The Swashbuckler/Bladesinger is pretty incredible, as well. Last session I crit on a Booming Blade attack with SA, 1-shot killed that enemy, then moved and hid.

I’ve never seen the sort of play I’m reading about, where it’s treated purely as a defensive buff in a standard wizard.
 

They aren’t even a little lackluster in 5e.
They seem lacklustre compared to how they where in 2e, when they where ridiculously popular for a splatbook class - in those tables that didn't ban them outright.

Basically, they could do everything a wizard could do and everything a fighter could do.
 

clearstream

(He, Him)
They seem lacklustre compared to how they where in 2e, when they where ridiculously popular for a splatbook class - in those tables that didn't ban them outright.

Basically, they could do everything a wizard could do and everything a fighter could do.
I think when you compare 5e 'singer with other schools of magic, they stand out. I probably like Diviner more because I think the sort of fiat over the narrative it exercises is profound, but I wouldn't want to argue that Diviner was necessarily stronger. Illusion could be incredible in the right campaign... depending on DM decisions about illusions.

There's (at least) two axes for evaluation; 1) of schools a wizard character could take, how good are they, and 2) and of classes/archetypes a player could take overall how good are they. They're full wizards, and in my view highly competitive as melee tanks if played for efficiency. They're mediocre melee attackers... although not weakest in that regard depending on spell and feat choices.
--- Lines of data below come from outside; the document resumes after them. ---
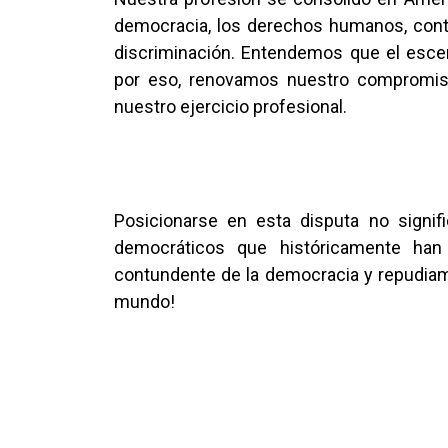
democracia, los derechos humanos, contra
discriminación. Entendemos que el escena
por eso, renovamos nuestro compromiso
nuestro ejercicio profesional.
Posicionarse en esta disputa no signifi
democráticos que históricamente han 
contundente de la democracia y repudiamo
mundo!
Everything in Bladesong, even the Acrobatics (to contest foe grapple attempts), is relevant in a combat-focused campaign.
 

cbwjm

Seb-wejem
They seem lacklustre compared to how they where in 2e, when they where ridiculously popular for a splatbook class - in those tables that didn't ban them outright.

Basically, they could do everything a wizard could do and everything a fighter could do.
I think they were popular in 2e because they were adding on to an already popular multiclass combination. Even without the bladesinger kit, a fighter/mage was very powerful. I think also that the bladesinger had a roleplaying penalty that I wouldn't be surprised wasn't enforced very hard.
 


renbot

Adventurer
In the game that I DM, the 6th level BS is mostly melee with upcast shadowblade, mirror Image, and Shield when necessary. Very effective in combat plus a standard wizard when necessary.

I play a BS (4th level) in another game where I am pretty evenly split between melee and control. I attribute the difference to my being more generous with healing in my game, but it could be I'm just a coward
 

doctorbadwolf

Heretic of The Seventh Circle
Interesting to me that the two “focused on Melee” choices, the 2 “focused on not-Melee” choices, and the “MC to make a gish work” choice, all have the same numbers of votes.

Definitely doesn’t match the claims I see that it’s almost always the “wizard with more defense” style of Bladesinger play.